Riprendendo uno spunto di Dani Rodrik, il ruolo primario dello Stato deve essere quello di aiutare il sistema economico a comprendere appieno le proprie capacità e potenzialità. Da questo punto di vista, secondo Onida, il recente Piano Nazionale Industria 4.0 lanciato dal Ministro dello Sviluppo Economico Carlo Calenda presenta luci e ombre. Da un lato, ha senza dubbio contribuito a superare alcune criticità che avevano caratterizzato il precedente sistema dei bandi e a far quindi ripartire gli investimenti; dall’altro, tuttavia, prevedendo incentivi fiscali e finanziari automatici per tutte le aziende che investono in maniera orizzontale, ha mancato di indicare dei precisi driver di sviluppo verso cui indirizzare le risorse disponibili.

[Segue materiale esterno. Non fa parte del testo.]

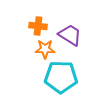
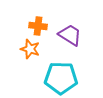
orange star: moved 15 px left; rotated 18 degrees clockwise
cyan pentagon: moved 1 px down
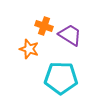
orange cross: moved 6 px right; rotated 12 degrees clockwise
orange star: moved 1 px left
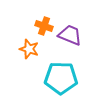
purple trapezoid: rotated 10 degrees counterclockwise
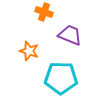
orange cross: moved 14 px up
orange star: moved 2 px down
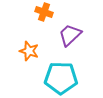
purple trapezoid: rotated 65 degrees counterclockwise
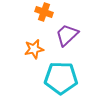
purple trapezoid: moved 3 px left
orange star: moved 5 px right, 2 px up; rotated 30 degrees counterclockwise
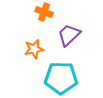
purple trapezoid: moved 2 px right
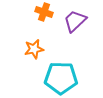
purple trapezoid: moved 6 px right, 14 px up
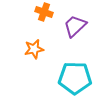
purple trapezoid: moved 5 px down
cyan pentagon: moved 14 px right
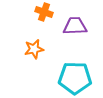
purple trapezoid: rotated 40 degrees clockwise
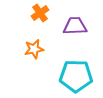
orange cross: moved 4 px left, 1 px down; rotated 36 degrees clockwise
cyan pentagon: moved 1 px right, 2 px up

Per una crescita sostenibile nel medio-lungo periodo, è invece fondamentale che vengano avviati dei programmi di ricerca con una corresponsabilità tra Stato e imprese, sul modello tedesco degli istituti Fraunhofer e Max-Planck: strutture in grado di favorire quel technology transfer che porta le scoperte scientifiche a tradursi in innovazione industriale. La sfida si pone anche sul piano della formazione: le imprese hanno bisogno di un capitale umano qualificato, che sia in grado di comprendere tanto il linguaggio della ricerca quanto quello delle imprese. Perché ciò sia possibile, è necessario rafforzare i rapporti tra le istituzioni pubbliche poste a capo dei due ambiti di attività: il Ministero dell’Istruzione, dell’Università e della Ricerca da un lato e quello dello Sviluppo Economico dall’altro.

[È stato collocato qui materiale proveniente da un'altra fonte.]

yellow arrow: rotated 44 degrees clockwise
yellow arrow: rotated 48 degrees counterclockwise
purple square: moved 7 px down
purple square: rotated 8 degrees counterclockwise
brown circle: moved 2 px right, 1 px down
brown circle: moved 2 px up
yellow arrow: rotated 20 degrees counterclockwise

Una questione che resta aperta, specie in un contesto come quello italiano, è quella di indurre le imprese a fare sistema, mettendo a fattor comune le proprie risorse attorno a progetti innovativi. «Le imprese, tanto più se piccole e disperse come nel nostro tessuto, devono interconnettersi di più, interagire di più, scambiandosi conoscenze, pratiche manageriali, progetti di innovazione, facendo quelle che noi chiamiamo economie di scala», commenta Fabrizio Onida. «Così si crea un circuito virtuoso, in cui l’innovazione diventa un processo collettivo, non più rinchiuso nelle singole fabbriche».